_Exercise_
Wherever "việc" turns up in a line of the entries below, that line counts. Say how many such lines there are, with no other words.

*** Records provided Section Begins ***

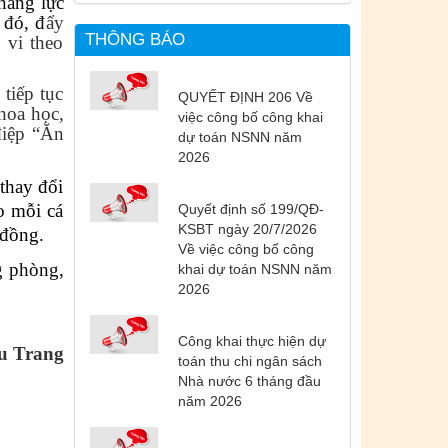
năng lực
 đó, đ
ẩy
THÔNG BÁO
 vi theo
iếp tục
QUYẾT ĐỊNH 206 Về
hoa học,
việc công bố công khai
điệp “Ăn
dự toán NSNN năm
2026
thay đổi
o mỗi cá
Quyết định số 199/QĐ-
KSBT ngày 20/7/2026
 đồng.
Về việc công bố công
 phòng,
khai dự toán NSNN năm
2026
Công khai thực hiện dự
u Trang
toán thu chi ngân sách
Nhà nước 6 tháng đầu
năm 2026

*** Records provided Section Ends ***

_Exercise response_
2